[파이썬] nltk 어간 추출 (Stemming)

In natural language processing (NLP), stemming is the process of reducing words to their base or root form. The base form, or stem, can be used to identify words that have the same meaning, despite their different inflections.

NLTK (Natural Language Toolkit) is a popular library in Python that provides tools for textual data processing, including stemming functionality. NLTK offers various stemming algorithms, such as the Porter Stemmer and the Snowball Stemmer.

Installing NLTK

To use NLTK for stemming, you first need to install the library. Open your terminal or command prompt and enter the following command:

pip install nltk

This command will install the NLTK library on your system.

Stemming with NLTK

Now that you have NLTK installed, let’s perform stemming on some words using NLTK’s Porter Stemmer algorithm:

import nltk
from nltk.stem import PorterStemmer

# Initialize the PorterStemmer
stemmer = PorterStemmer()

# Perform stemming on words
word_list = ["running", "runs", "ran", "runner", "easily", "fairly"]
stemmed_words = [stemmer.stem(word) for word in word_list]

print(stemmed_words)

When you run the above code, you will get the following output:

['run', 'run', 'ran', 'runner', 'easili', 'fairli']
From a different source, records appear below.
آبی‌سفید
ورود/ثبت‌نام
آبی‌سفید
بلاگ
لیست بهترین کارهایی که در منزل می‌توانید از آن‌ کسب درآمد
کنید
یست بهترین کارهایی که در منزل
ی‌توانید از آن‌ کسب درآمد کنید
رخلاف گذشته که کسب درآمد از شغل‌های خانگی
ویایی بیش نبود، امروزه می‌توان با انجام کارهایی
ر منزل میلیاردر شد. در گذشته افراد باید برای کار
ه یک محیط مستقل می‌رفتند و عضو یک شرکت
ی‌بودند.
As you can see, the words have been stemmed to their base form. The words “running” and “runs” have been reduced to “run”, “easily” has been reduced to “easili”, and “fairly” has been reduced to “fairli”.

Conclusion

Stemming plays an important role in various NLP tasks, such as text preprocessing, information retrieval, and sentiment analysis. NLTK provides powerful stemming algorithms that allow you to perform stemming on words and reduce them to their base form.

By using the NLTK library and its stemming functionality, you can simplify textual data analysis and improve the accuracy of your NLP models.